_Task details_
The entries below should be repeated exactly, with no pictures carried over.

[Data supplied Boundary: Start]

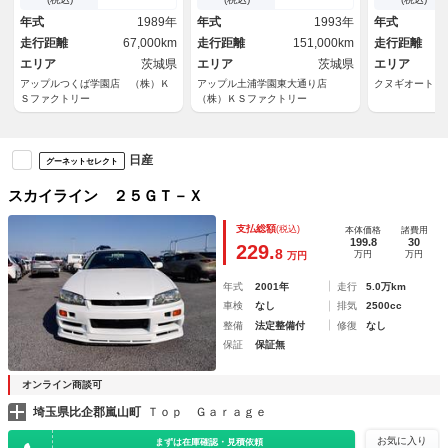
ワーバー
アスポイラー ボルクレーシン
年式
1989年
年式
1993年
年式
グＧｒ．ＡＶ１７インチＡＷ
走行距離
67,000km
走行距離
151,000km
走行距離
ＨＫＳアーシング ＥＴＣ
エリア
茨城県
エリア
茨城県
エリア
アップルつくば学園店 （株）Ｋ
アップル土浦学園東大通り店
クヌギオート
Ｓファクトリー
（株）ＫＳファクトリー
日産
グーネットセレクト
スカイライン ２５ＧＴ－Ｘ
支払総額
(税込)
本体価格
諸費用
199.8
30
229.
8
万円
万円
万円
年式
2001年
走行
5.0万km
車検
なし
排気
2500cc
整備
法定整備付
修復
なし
保証
保証無
オンライン商談可
埼玉県比企郡嵐山町
Ｔｏｐ Ｇａｒａｇｅ
お気に入り
まずは在庫確認・見積依頼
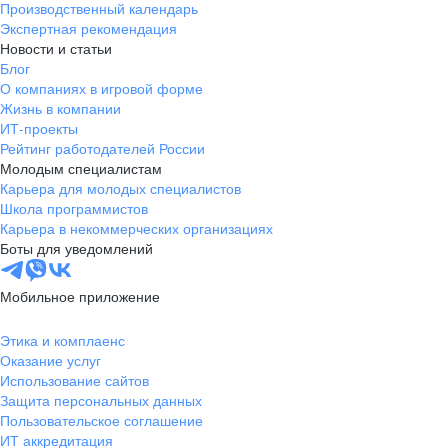
Производственный календарь
Новгородская
Боровичи
Экспертная рекомендация
область
Новости и статьи
Валдай
Малая Вишера
Блог
О компаниях в игровой форме
Окуловка
Пестово
Жизнь в компании
Сольцы
Старая Русса
ИТ-проекты
Холм
Чудово
Рейтинг работодателей России
Мурманская область
Апатиты
Молодым специалистам
Карьера для молодых специалистов
Гаджиево
Заозерск
Школа программистов
Заполярный
Кандалакша
Карьера в некоммерческих организациях
Кировск (Мурманская
Ковдор
Боты для уведомлений
область)
Кола
Мончегорск
Мобильное приложение
Оленегорск
Островной
Полярные Зори
Полярный
Этика и комплаенс
Оказание услуг
Североморск
Снежногорск
Использование сайтов
Республика Карелия
Беломорск
Защита персональных данных
Кемь
Кондопога
Пользовательское соглашение
ИТ аккредитация
Костомукша
Лахденпохья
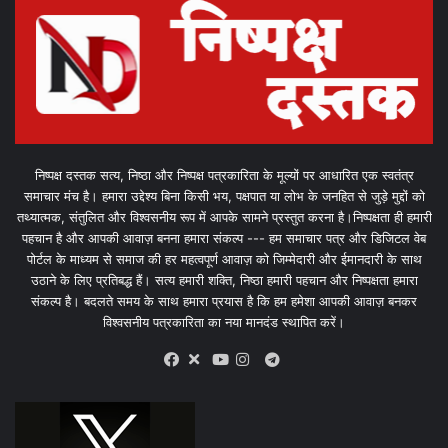
निष्पक्ष दस्तक सत्य, निष्ठा और निष्पक्ष पत्रकारिता के मूल्यों पर आधारित एक स्वतंत्र
समाचार मंच है। हमारा उद्देश्य बिना किसी भय, पक्षपात या लोभ के जनहित से जुड़े मुद्दों को
तथ्यात्मक, संतुलित और विश्वसनीय रूप में आपके सामने प्रस्तुत करना है।निष्पक्षता ही हमारी
पहचान है और आपकी आवाज़ बनना हमारा संकल्प --- हम समाचार पत्र और डिजिटल वेब
पोर्टल के माध्यम से समाज की हर महत्वपूर्ण आवाज़ को जिम्मेदारी और ईमानदारी के साथ
उठाने के लिए प्रतिबद्ध हैं। सत्य हमारी शक्ति, निष्ठा हमारी पहचान और निष्पक्षता हमारा
संकल्प है। बदलते समय के साथ हमारा प्रयास है कि हम हमेशा आपकी आवाज़ बनकर
विश्वसनीय पत्रकारिता का नया मानदंड स्थापित करें।
X
Telegram
Facebook
Youtube
Instagram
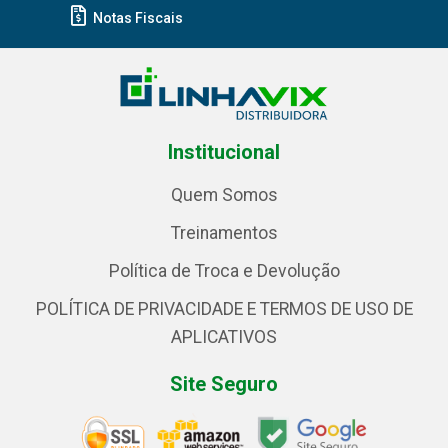
Notas Fiscais
Institucional
Quem Somos
Treinamentos
Política de Troca e Devolução
POLÍTICA DE PRIVACIDADE E TERMOS DE USO DE
APLICATIVOS
Site Seguro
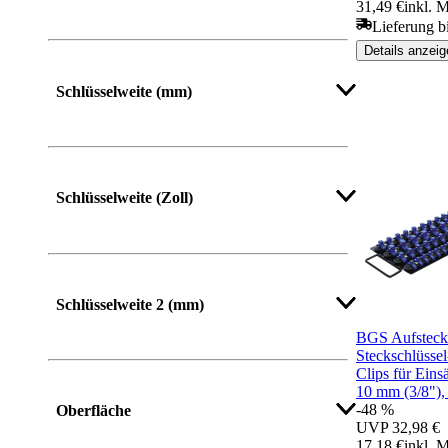
31,49 €
inkl. 
Lieferung b
Details anzeig
Schlüsselweite (mm)
Mehr anzeigen
Schlüsselweite (Zoll)
Mehr anzeigen
Schlüsselweite 2 (mm)
BGS Aufstecks
Steckschlüssel
Clips für Eins
Mehr anzeigen
10 mm (3/8"),
-48 %
Oberfläche
UVP
32,98 €
17,18 €
inkl. 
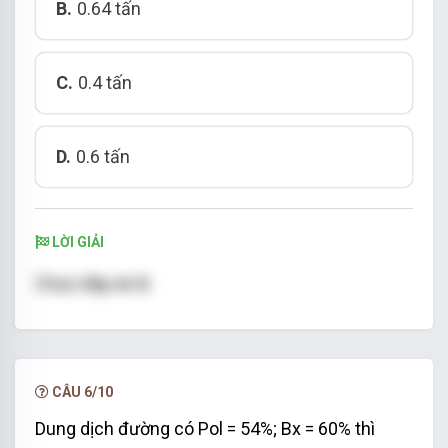
B.
0.64 tấn
C.
0.4 tấn
D.
0.6 tấn
LỜI GIẢI
Chọn đáp án B.
CÂU 6/10
Dung dịch đường có Pol = 54%; Bx = 60% thì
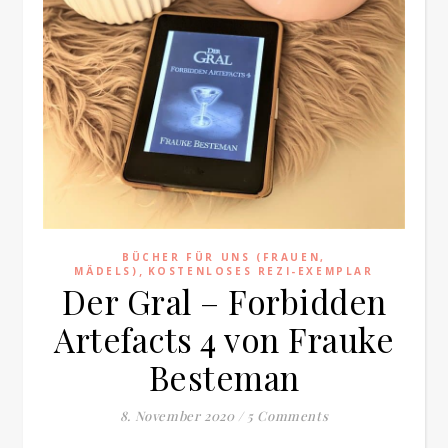
BÜCHER FÜR UNS (FRAUEN,
,
MÄDELS)
KOSTENLOSES REZI-EXEMPLAR
Der Gral – Forbidden
Artefacts 4 von Frauke
Besteman
8. November 2020
/
5 Comments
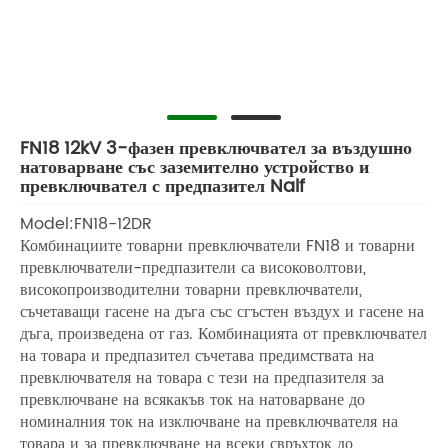
FN18 12kV 3-фазен превключвател за въздушно
натоварване със заземително устройство и
превключвател с предпазител Nalf
Model:FN18-12DR
Комбинациите товарни превключватели FN18 и товарни
превключватели-предпазители са високоволтови,
високопроизводителни товарни превключватели,
съчетаващи гасене на дъга със сгъстен въздух и гасене на
дъга, произведена от газ. Комбинацията от превключвател
на товара и предпазител съчетава предимствата на
превключвателя на товара с тези на предпазителя за
превключване на всякакъв ток на натоварване до
номиналния ток на изключване на превключвателя на
товара и за превключване на всеки свръхток до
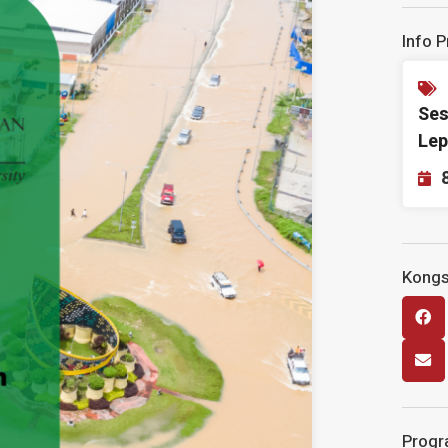
Info 
Ses
Lep
Kongs
Progr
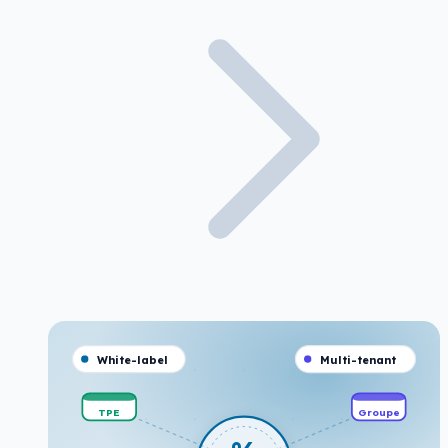
White-label
Multi-tenant
TPE
Groupe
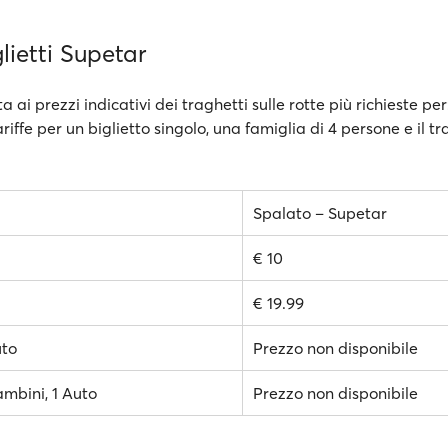
glietti Supetar
a ai prezzi indicativi dei traghetti sulle rotte più richieste pe
ariffe per un biglietto singolo, una famiglia di 4 persone e il t
Spalato – Supetar
€ 10
€ 19.99
uto
Prezzo non disponibile
ambini, 1 Auto
Prezzo non disponibile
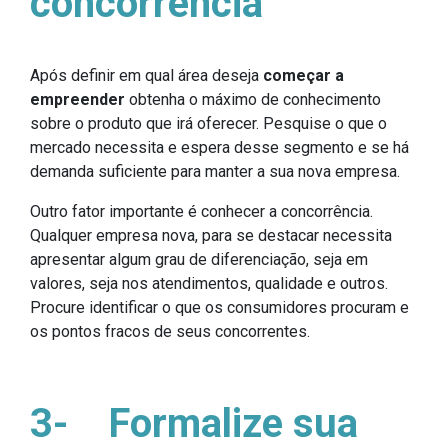
concorrência
Após definir em qual área deseja
começar a
empreender
obtenha o máximo de conhecimento
sobre o produto que irá oferecer. Pesquise o que o
mercado necessita e espera desse segmento e se há
demanda suficiente para manter a sua nova empresa.
Outro fator importante é conhecer a concorrência.
Qualquer empresa nova, para se destacar necessita
apresentar algum grau de diferenciação, seja em
valores, seja nos atendimentos, qualidade e outros.
Procure identificar o que os consumidores procuram e
os pontos fracos de seus concorrentes.
3-
Formalize sua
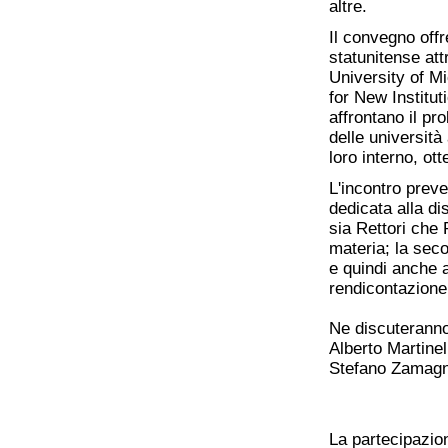
altre.
Il convegno offr
statunitense att
University of Mi
for New Institut
affrontano il p
delle università 
loro interno, ot
L'incontro preve
dedicata alla d
sia Rettori che P
materia; la seco
e quindi anche a
rendicontazione 
Ne discuteranno
Alberto Martinel
Stefano Zamagni
La partecipazio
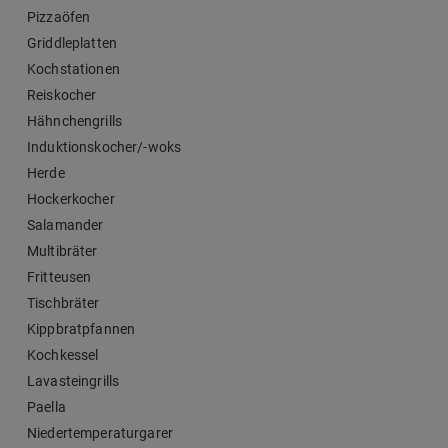
Pizzaöfen
Griddleplatten
Kochstationen
Reiskocher
Hähnchengrills
Induktionskocher/-woks
Herde
Hockerkocher
Salamander
Multibräter
Fritteusen
Tischbräter
Kippbratpfannen
Kochkessel
Lavasteingrills
Paella
Niedertemperaturgarer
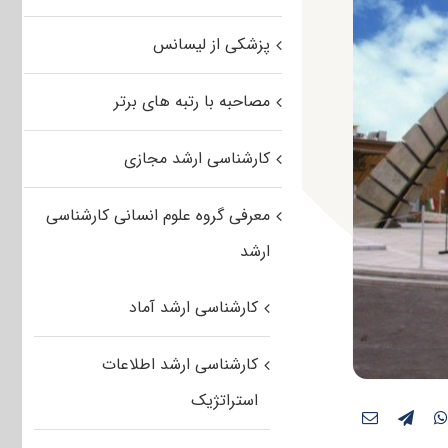
پزشکی از لیسانس
مصاحبه با رتبه های برتر
کارشناسی ارشد مجازی
معرفی گروه علوم انسانی کارشناسی
ارشد
کارشناسی ارشد آماد
کارشناسی ارشد اطلاعات
استراتژیک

[Data supplied Boundary: End]

_Solution for this task_
ワーバー
アスポイラー ボルクレーシン
年式
1989年
年式
1993年
年式
グＧｒ．ＡＶ１７インチＡＷ
走行距離
67,000km
走行距離
151,000km
走行距離
ＨＫＳアーシング ＥＴＣ
エリア
茨城県
エリア
茨城県
エリア
アップルつくば学園店 （株）Ｋ
アップル土浦学園東大通り店
クヌギオート
Ｓファクトリー
（株）ＫＳファクトリー
日産
グーネットセレクト
スカイライン ２５ＧＴ－Ｘ
支払総額
(税込)
本体価格
諸費用
199.8
30
229.
8
万円
万円
万円
年式
2001年
走行
5.0万km
車検
なし
排気
2500cc
整備
法定整備付
修復
なし
保証
保証無
オンライン商談可
埼玉県比企郡嵐山町
Ｔｏｐ Ｇａｒａｇｅ
お気に入り
まずは在庫確認・見積依頼
Производственный календарь
Новгородская
Боровичи
Экспертная рекомендация
область
Новости и статьи
Валдай
Малая Вишера
Блог
О компаниях в игровой форме
Окуловка
Пестово
Жизнь в компании
Сольцы
Старая Русса
ИТ-проекты
Холм
Чудово
Рейтинг работодателей России
Мурманская область
Апатиты
Молодым специалистам
Карьера для молодых специалистов
Гаджиево
Заозерск
Школа программистов
Заполярный
Кандалакша
Карьера в некоммерческих организациях
Кировск (Мурманская
Ковдор
Боты для уведомлений
область)
Кола
Мончегорск
Мобильное приложение
Оленегорск
Островной
Полярные Зори
Полярный
Этика и комплаенс
Оказание услуг
Североморск
Снежногорск
Использование сайтов
Республика Карелия
Беломорск
Защита персональных данных
Кемь
Кондопога
Пользовательское соглашение
ИТ аккредитация
Костомукша
Лахденпохья
निष्पक्ष दस्तक सत्य, निष्ठा और निष्पक्ष पत्रकारिता के मूल्यों पर आधारित एक स्वतंत्र
समाचार मंच है। हमारा उद्देश्य बिना किसी भय, पक्षपात या लोभ के जनहित से जुड़े मुद्दों को
तथ्यात्मक, संतुलित और विश्वसनीय रूप में आपके सामने प्रस्तुत करना है।निष्पक्षता ही हमारी
पहचान है और आपकी आवाज़ बनना हमारा संकल्प --- हम समाचार पत्र और डिजिटल वेब
पोर्टल के माध्यम से समाज की हर महत्वपूर्ण आवाज़ को जिम्मेदारी और ईमानदारी के साथ
उठाने के लिए प्रतिबद्ध हैं। सत्य हमारी शक्ति, निष्ठा हमारी पहचान और निष्पक्षता हमारा
संकल्प है। बदलते समय के साथ हमारा प्रयास है कि हम हमेशा आपकी आवाज़ बनकर
विश्वसनीय पत्रकारिता का नया मानदंड स्थापित करें।
X
Telegram
Facebook
Youtube
Instagram
Notas Fiscais
Institucional
Quem Somos
Treinamentos
Política de Troca e Devolução
POLÍTICA DE PRIVACIDADE E TERMOS DE USO DE
APLICATIVOS
Site Seguro
31,49 €
inkl. 
Lieferung b
Details anzeig
Schlüsselweite (mm)
Mehr anzeigen
Schlüsselweite (Zoll)
Mehr anzeigen
Schlüsselweite 2 (mm)
BGS Aufstecks
Steckschlüssel
Clips für Eins
Mehr anzeigen
10 mm (3/8"),
-48 %
Oberfläche
UVP
32,98 €
17,18 €
inkl. 
B.
0.64 tấn
C.
0.4 tấn
D.
0.6 tấn
LỜI GIẢI
Chọn đáp án B.
CÂU 6/10
Dung dịch đường có Pol = 54%; Bx = 60% thì
BÜCHER FÜR UNS (FRAUEN,
,
MÄDELS)
KOSTENLOSES REZI-EXEMPLAR
Der Gral – Forbidden
Artefacts 4 von Frauke
Besteman
8. November 2020
/
5 Comments
FN18 12kV 3-фазен превключвател за въздушно
натоварване със заземително устройство и
превключвател с предпазител Nalf
Model:FN18-12DR
Комбинациите товарни превключватели FN18 и товарни
превключватели-предпазители са високоволтови,
високопроизводителни товарни превключватели,
съчетаващи гасене на дъга със сгъстен въздух и гасене на
дъга, произведена от газ. Комбинацията от превключвател
на товара и предпазител съчетава предимствата на
превключвателя на товара с тези на предпазителя за
превключване на всякакъв ток на натоварване до
номиналния ток на изключване на превключвателя на
товара и за превключване на всеки свръхток до
Info 
Ses
Lep
Kongs
Progr
White-label
Multi-tenant
TPE
Groupe
glietti Supetar
a ai prezzi indicativi dei traghetti sulle rotte più richieste pe
ariffe per un biglietto singolo, una famiglia di 4 persone e il t
Spalato – Supetar
€ 10
€ 19.99
uto
Prezzo non disponibile
ambini, 1 Auto
Prezzo non disponibile
concorrência
Após definir em qual área deseja
começar a
empreender
obtenha o máximo de conhecimento
sobre o produto que irá oferecer. Pesquise o que o
mercado necessita e espera desse segmento e se há
demanda suficiente para manter a sua nova empresa.
Outro fator importante é conhecer a concorrência.
Qualquer empresa nova, para se destacar necessita
apresentar algum grau de diferenciação, seja em
valores, seja nos atendimentos, qualidade e outros.
Procure identificar o que os consumidores procuram e
os pontos fracos de seus concorrentes.
3-
Formalize sua
altre.
Il convegno offr
statunitense att
University of Mi
for New Institut
affrontano il p
delle università 
loro interno, ot
L'incontro preve
dedicata alla d
sia Rettori che P
materia; la seco
e quindi anche a
rendicontazione 
Ne discuteranno
Alberto Martinel
Stefano Zamagni
La partecipazio
Pizzaöfen
Griddleplatten
Kochstationen
Reiskocher
Hähnchengrills
Induktionskocher/-woks
Herde
Hockerkocher
Salamander
Multibräter
Fritteusen
Tischbräter
Kippbratpfannen
Kochkessel
Lavasteingrills
Paella
Niedertemperaturgarer
پزشکی از لیسانس
مصاحبه با رتبه های برتر
کارشناسی ارشد مجازی
معرفی گروه علوم انسانی کارشناسی
ارشد
کارشناسی ارشد آماد
کارشناسی ارشد اطلاعات
استراتژیک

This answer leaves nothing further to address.